The article, which focused on the role of General Tarique Ahmed Siddique, Prime Minister Sheikh Hasina’s security adviser and the Directorate General of Forces Intelligence (DGFI), the country’s military intelligence agency, was published on Wednesday afternoon, Bangladesh time.
By the evening most readers inside Bangladesh could not access the website.
The piece was done by Al Jazeera’s Investigation Unit.
Joban, a local news and discussion site which published a summary of the article in Bengali was also inacessible.
Gowher Rizvi: Is Bangladesh becoming a one-party state? | Head to Head
This is not the first time that the government of Bangladesh has blocked foreign news websites.
In November 2017, Indian news website The Wire was cut off after it published a story on the alleged role of DGFI in the disappearance of an academic, Mubashar Hasan.
In the past, Bangladesh security agencies blocked websites by sending an instruction to the Bangladesh Telecommunication Regulatory Commission (BTRC) which then emailed all International Internet Gateways.
However, in recent months, the Department of Telecommunications (DOT) and the National Telecommunication Monitoring Centre (NTMC) have rolled out a new system that allows the agencies to block websites centrally without having to involve the BTRC.
The Bangladesh government has become increasingly sensitive to criticism in recent years.

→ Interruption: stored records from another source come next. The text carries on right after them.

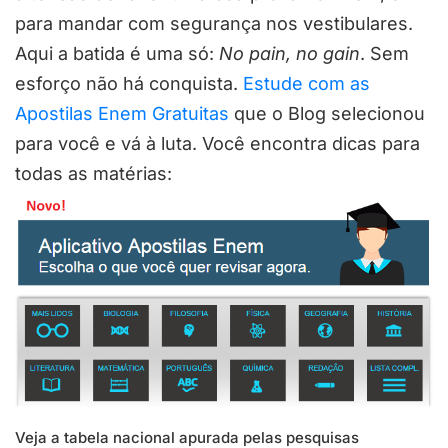
para mandar com segurança nos vestibulares.
Aqui a batida é uma só:
No pain, no gain
. Sem
esforço não há conquista.
Estude com as
Apostilas Enem Gratuitas
que o Blog selecionou
para você e vá à luta. Você encontra dicas para
todas as matérias:
Veja a tabela nacional apurada pelas pesquisas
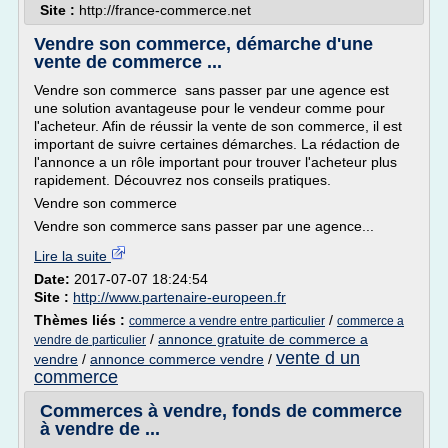
Site :
http://france-commerce.net
Vendre son commerce, démarche d'une
vente de commerce ...
Vendre son commerce sans passer par une agence est
une solution avantageuse pour le vendeur comme pour
l'acheteur. Afin de réussir la vente de son commerce, il est
important de suivre certaines démarches. La rédaction de
l'annonce a un rôle important pour trouver l'acheteur plus
rapidement. Découvrez nos conseils pratiques.
Vendre son commerce
Vendre son commerce sans passer par une agence...
Lire la suite
Date:
2017-07-07 18:24:54
Site :
http://www.partenaire-europeen.fr
Thèmes liés :
/
commerce a vendre entre particulier
commerce a
/
annonce gratuite de commerce a
vendre de particulier
vente d un
vendre
/
annonce commerce vendre
/
commerce
Commerces à vendre, fonds de commerce
à vendre de ...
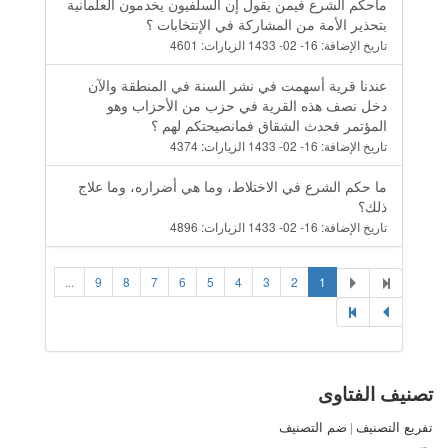
ماحكم الشرع فيمن يقول إن السلفيون يخدمون العلمانية
بتحذير الأمة من المشاركة في الإنتخابات ؟
تاريخ الإضافة:
16- 02- 1433
الزيارات:
4601
عندنا قرية أسهمت في نشر السنة في المنطقة والآن
دخل نصف هذه القرية في حزب من الأحزاب وهو
المؤتمر فحدث الشقاق فمانصيحتكم لهم ؟
تاريخ الإضافة:
16- 02- 1433
الزيارات:
4374
ما حكم الشرع في الاختلاط، وما هي أضراره، وما علاج
ذلك؟
تاريخ الإضافة:
16- 02- 1433
الزيارات:
4896
...
9
8
7
6
5
4
3
2
1
تصنيف الفتاوى
تفريع التصنيف
|
ضم التصنيف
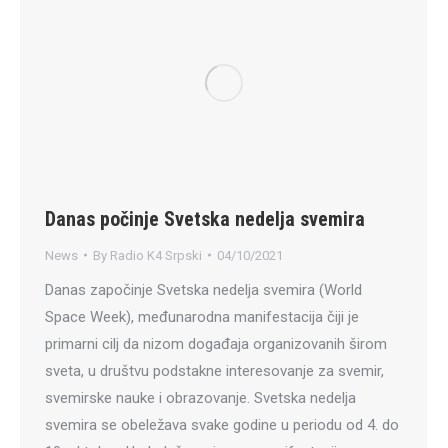
Danas počinje Svetska nedelja svemira
News
By
Radio K4 Srpski
04/10/2021
Danas započinje Svetska nedelja svemira (World
Space Week), međunarodna manifestacija čiji je
primarni cilj da nizom događaja organizovanih širom
sveta, u društvu podstakne interesovanje za svemir,
svemirske nauke i obrazovanje. Svetska nedelja
svemira se obeležava svake godine u periodu od 4. do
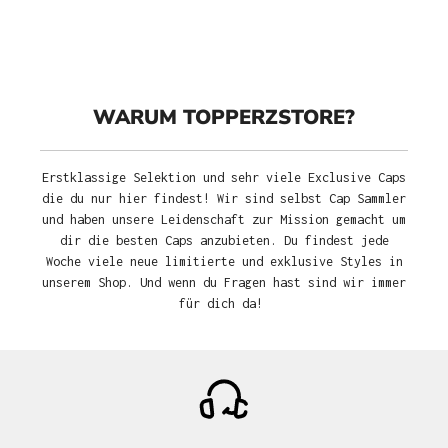
WARUM TOPPERZSTORE?
Erstklassige Selektion und sehr viele Exclusive Caps
die du nur hier findest! Wir sind selbst Cap Sammler
und haben unsere Leidenschaft zur Mission gemacht um
dir die besten Caps anzubieten. Du findest jede
Woche viele neue limitierte und exklusive Styles in
unserem Shop. Und wenn du Fragen hast sind wir immer
für dich da!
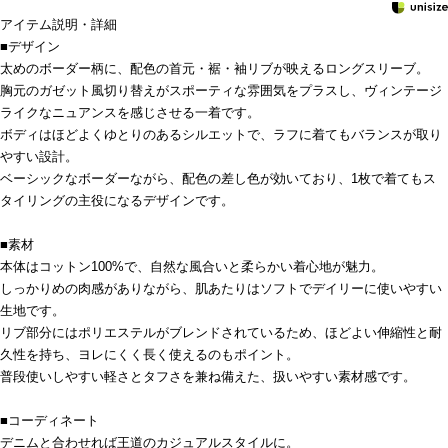
アイテム説明・詳細
■デザイン
太めのボーダー柄に、配色の首元・裾・袖リブが映えるロングスリーブ。
胸元のガゼット風切り替えがスポーティな雰囲気をプラスし、ヴィンテージ
ライクなニュアンスを感じさせる一着です。
ボディはほどよくゆとりのあるシルエットで、ラフに着てもバランスが取り
やすい設計。
ベーシックなボーダーながら、配色の差し色が効いており、1枚で着てもス
タイリングの主役になるデザインです。
■素材
本体はコットン100%で、自然な風合いと柔らかい着心地が魅力。
しっかりめの肉感がありながら、肌あたりはソフトでデイリーに使いやすい
生地です。
リブ部分にはポリエステルがブレンドされているため、ほどよい伸縮性と耐
久性を持ち、ヨレにくく長く使えるのもポイント。
普段使いしやすい軽さとタフさを兼ね備えた、扱いやすい素材感です。
■コーディネート
デニムと合わせれば王道のカジュアルスタイルに。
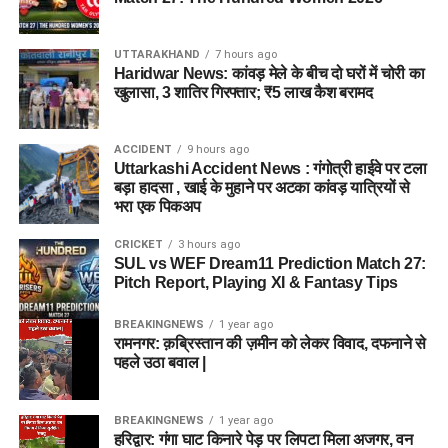
UTTARAKHAND
7 hours ago
Haridwar News: कांवड़ मेले के बीच दो घरों में चोरी का
खुलासा, 3 शातिर गिरफ्तार; ₹5 लाख कैश बरामद
ACCIDENT
9 hours ago
Uttarkashi Accident News : गंगोत्री हाईवे पर टला
बड़ा हादसा , खाई के मुहाने पर अटका कांवड़ यात्रियों से
भरा एक पिकअप
CRICKET
3 hours ago
SUL vs WEF Dream11 Prediction Match 27:
Pitch Report, Playing XI & Fantasy Tips
BREAKINGNEWS
1 year ago
रामनगर: क़ब्रिस्तान की ज़मीन को लेकर विवाद, दफनाने से
पहले उठा बवाल |
BREAKINGNEWS
1 year ago
हरिद्वार: गंगा घाट किनारे पेड़ पर लिपटा मिला अजगर, वन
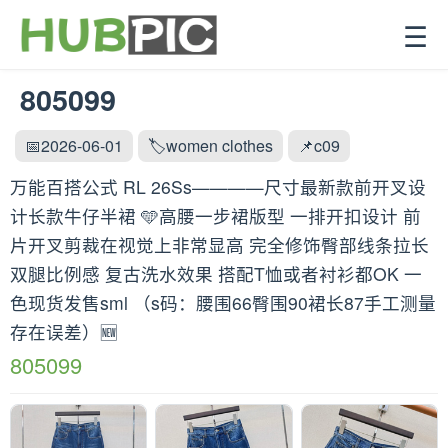
☰
805099
📅2026-06-01
🏷️women clothes
📌c09
万能百搭公式 RL 26Ss————尺寸最新款前开叉设
计长款牛仔半裙 🩵高腰一步裙版型 一排开扣设计 前
片开叉剪裁在视觉上非常显高 完全修饰臀部线条拉长
双腿比例感 复古洗水效果 搭配T恤或者衬衫都OK 一
色现货发售sml （s码：腰围66臀围90裙长87手工测量
存在误差）🆕
805099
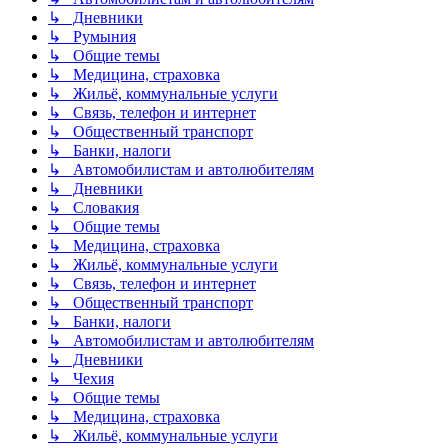
↳ Дневники
↳ Румыния
↳ Общие темы
↳ Медицина, страховка
↳ Жильё, коммунальные услуги
↳ Связь, телефон и интернет
↳ Общественный транспорт
↳ Банки, налоги
↳ Автомобилистам и автолюбителям
↳ Дневники
↳ Словакия
↳ Общие темы
↳ Медицина, страховка
↳ Жильё, коммунальные услуги
↳ Связь, телефон и интернет
↳ Общественный транспорт
↳ Банки, налоги
↳ Автомобилистам и автолюбителям
↳ Дневники
↳ Чехия
↳ Общие темы
↳ Медицина, страховка
↳ Жильё, коммунальные услуги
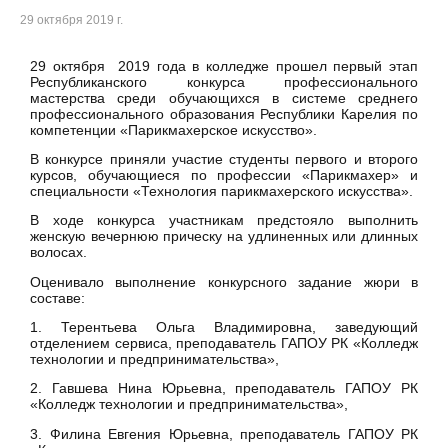
29 октября 2019 г.
29 октября 2019 года в колледже прошел первый этап
Республиканского конкурса профессионального
мастерства среди обучающихся в системе среднего
профессионального образования Республики Карелия по
компетенции «Парикмахерское искусство».
В конкурсе приняли участие студенты первого и второго
курсов, обучающиеся по профессии «Парикмахер» и
специальности «Технология парикмахерского искусства».
В ходе конкурса участникам предстояло выполнить
женскую вечернюю прическу на удлиненных или длинных
волосах.
Оценивало выполнение конкурсного задание жюри в
составе:
1. Терентьева Ольга Владимировна, заведующий
отделением сервиса, преподаватель ГАПОУ РК «Колледж
технологии и предпринимательства»,
2. Гавшева Нина Юрьевна, преподаватель ГАПОУ РК
«Колледж технологии и предпринимательства»,
3. Филина Евгения Юрьевна, преподаватель ГАПОУ РК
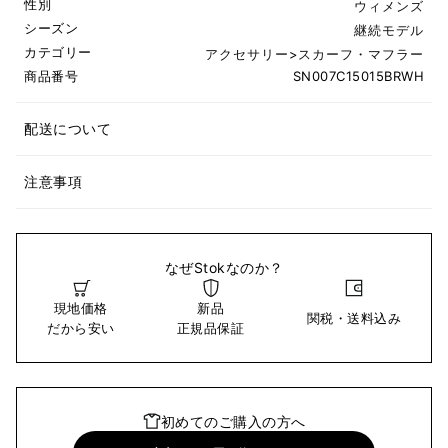
性別
ウィメンズ
シーズン
継続モデル
カテゴリー
アクセサリー
>
スカーフ・マフラー
商品番号
SN007C15015BRWH
配送について
注意事項
なぜStokなのか？
現地価格
新品
関税・送料込み
だから安い
正規品保証
初めてのご購入の方へ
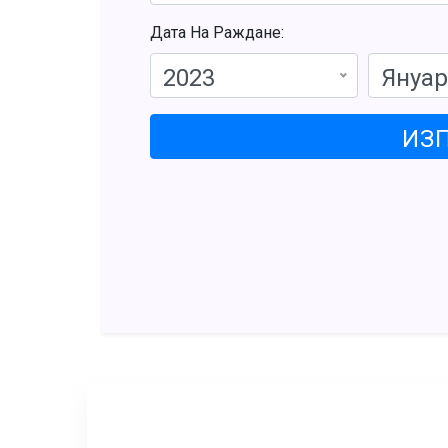
Дата На Раждане:
2023
Януа
ИЗ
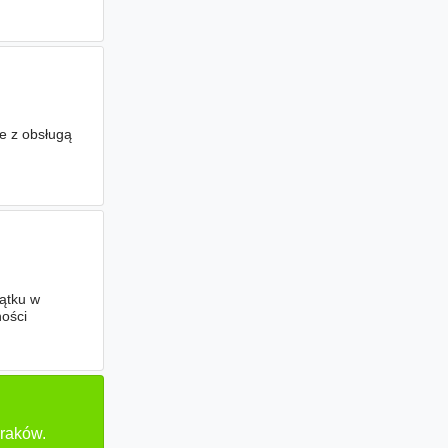
e z obsługą
iątku w
ości
ugi MS
Kraków.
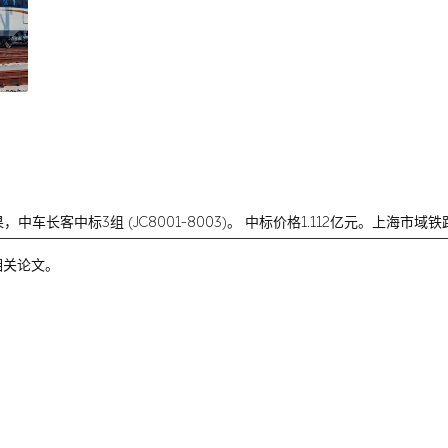
果，
中车长客中标3组 (JC8001-8003)。
中标价格1.112亿元。上海市域铁
相关论文。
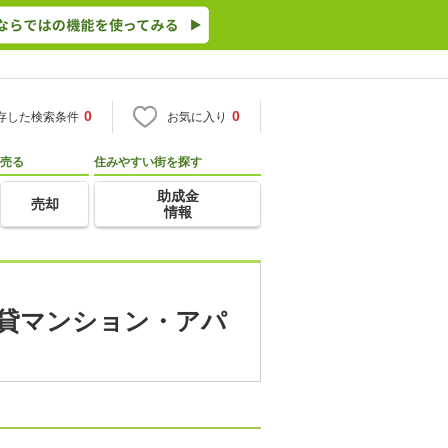
0
0
存した検索条件
お気に入り
売る
住みやすい街を探す
助成金
売却
情報
賃貸マンション・アパ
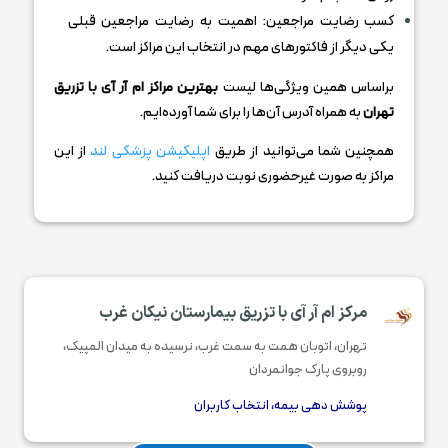
کسب رضایت مراجعین: اهمیت به رضایت مراجعین قبلی
یکی دیگر از فاکتورهای مهم در انتخاب این مراکز است.
براساس همین ویژگی‌ها لیست
بهترین مراکز ام آر آی با تزریق
تهران
به همراه آدرس آن‌ها را برای شما آورده‌ایم.
همچنین شما می‌توانید از طریق
اپلیکیشن پزشکی لند
از این
مراکز به صورت غیرحضوری نوبت دریافت کنید.
مرکز ام آر آی با تزریق بیمارستان نیکان غرب
تهران، اتوبان همت به سمت غرب، نرسیده به میدان المپیک،
روبروی پارک جوانمردان
پوشش دهی بیمه، انتخاب کاربران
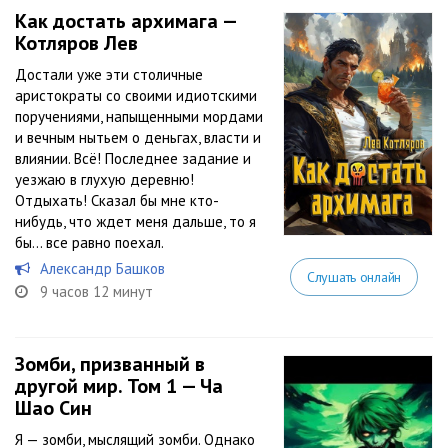
Как достать архимага —
Котляров Лев
Достали уже эти столичные
аристократы со своими идиотскими
поручениями, напыщенными мордами
и вечным нытьем о деньгах, власти и
влиянии. Всё! Последнее задание и
уезжаю в глухую деревню!
Отдыхать! Сказал бы мне кто-
нибудь, что ждет меня дальше, то я
бы… все равно поехал.
Александр Башков
Слушать онлайн
9 часов 12 минут
Зомби, призванный в
другой мир. Том 1 — Ча
Шао Син
Я — зомби, мыслящий зомби. Однако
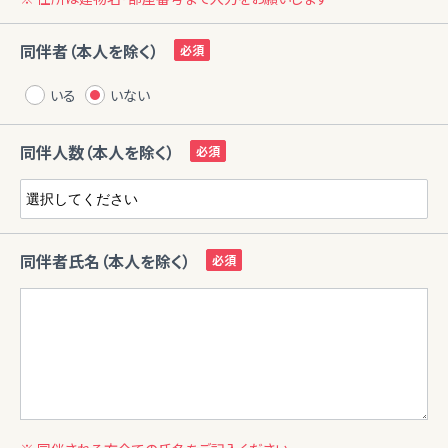
同伴者（本人を除く）
いる
いない
同伴人数（本人を除く）
同伴者氏名（本人を除く）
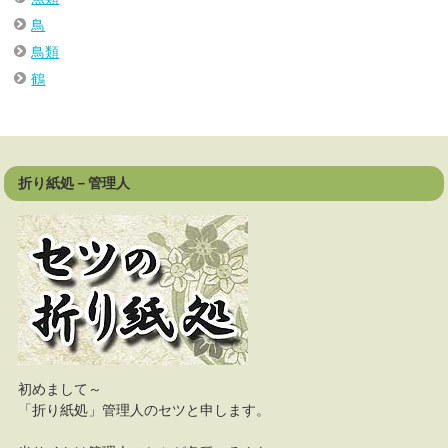
鳥
鳥類
鶴
折り紙処－管理人
初めまして～
「折り紙処」管理人のセツと申します。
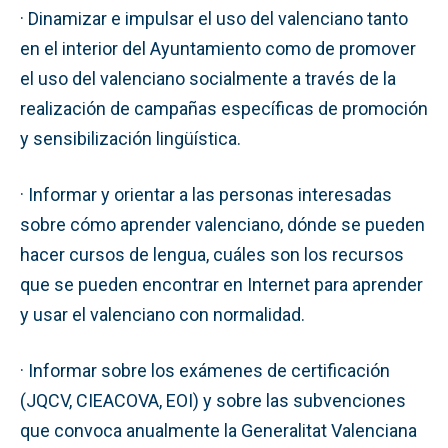
· Dinamizar e impulsar el uso del valenciano tanto
en el interior del Ayuntamiento como de promover
el uso del valenciano socialmente a través de la
realización de campañas específicas de promoción
y sensibilización lingüística.
· Informar y orientar a las personas interesadas
sobre cómo aprender valenciano, dónde se pueden
hacer cursos de lengua, cuáles son los recursos
que se pueden encontrar en Internet para aprender
y usar el valenciano con normalidad.
· Informar sobre los exámenes de certificación
(JQCV, CIEACOVA, EOI) y sobre las subvenciones
que convoca anualmente la Generalitat Valenciana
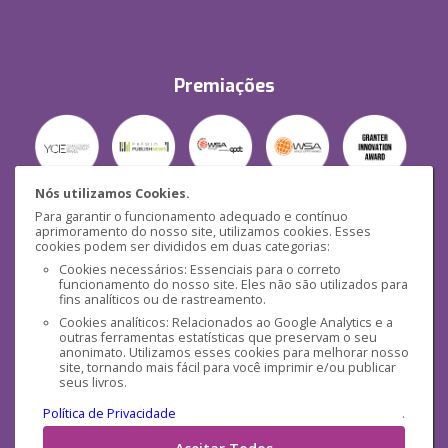
Premiações
Nós utilizamos Cookies.
Para garantir o funcionamento adequado e contínuo
Segurança
aprimoramento do nosso site, utilizamos cookies. Esses
cookies podem ser divididos em duas categorias:
Cookies necessários: Essenciais para o correto
funcionamento do nosso site. Eles não são utilizados para
fins analíticos ou de rastreamento.
Cookies analíticos: Relacionados ao Google Analytics e a
outras ferramentas estatísticas que preservam o seu
Mídias Sociais
anonimato. Utilizamos esses cookies para melhorar nosso
site, tornando mais fácil para você imprimir e/ou publicar
seus livros.
Política de Privacidade
.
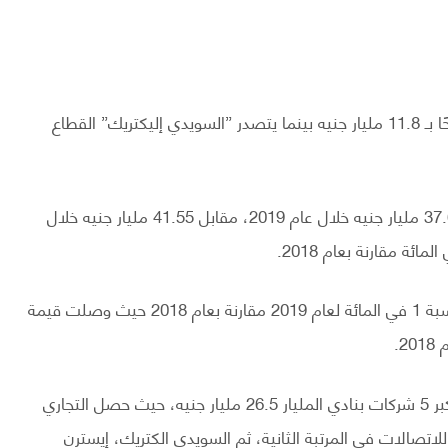
(CA:COMI)” يعد الأعلى ربحًا بـ 11.8 مليار جنيه بينما يتصدر ”السويدي إليكتريك” القطاع
37.65 مليار جنيه خلال عام 2019، مقابل 41.55 مليار جنيه خلال
سجلت معظم الشركات خسائر بسيطة من قيمة الأرباح بنسبة 1 في المائة لعام 2019 مقارنة بعام 2018 حيث وصلت قيمة
ووفقا لحسابات “البورصة” بلغت قيمة الأرباح المجمعة لأكبر 5 شركات بنادي المليار 26.5 مليار جنيه، حيث حصل التجاري
للاتصالات في المرتبة الثانية، ثم السويدي الكتريك، إيسترن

Last weekend, Mahfuza Akhter Kiron who leads the women’s wing of the Bangladesh Football Federation and is a council member of the world footballing body FIFA, was arrested and jailed for three days after criticising the prime minister for failing to give sufficient financial support to football and instead prioritising cricket.
And just before December elections, the government also closed 58 local news sites, many that supported opposition parties, after officials claimed that they published “fake and baseless news”.
However the government consistently denies that the country’s media is restricted.
In an interview on Al Jazeera’s Head to Head programme, broadcast earlier this month, Gowher Rizvi, the foreign affairs advisor to the prime minister said, “Those who know the media in Bangladesh, know one thing. That it is free. It is vigorous.”
On the same programme, the Bangladesh High Commissioner for the UK, Ms. Saida Muna Tasneem said that, “Sheikh Hasina is being criticised left and right.
“There are newspapers criticising Sheikh Hasina. In the parliament she is being criticised. So why wouldn’t Bangladesh have press freedom.”
“Restricting access is not the way to respond to these allegations,” Ali Riaz, a professor of politics and government at Illinois State University told Al Jazeera.
“Restrictions on the media and access to cyberspace have become hallmarks of the system of governance in Bangladesh in the past years. Access to information, and free flow of information are progressively being curtailed in the country, steps that are not only contrary to the democratic spirit, but unhelpful and in the long run, counter productive.”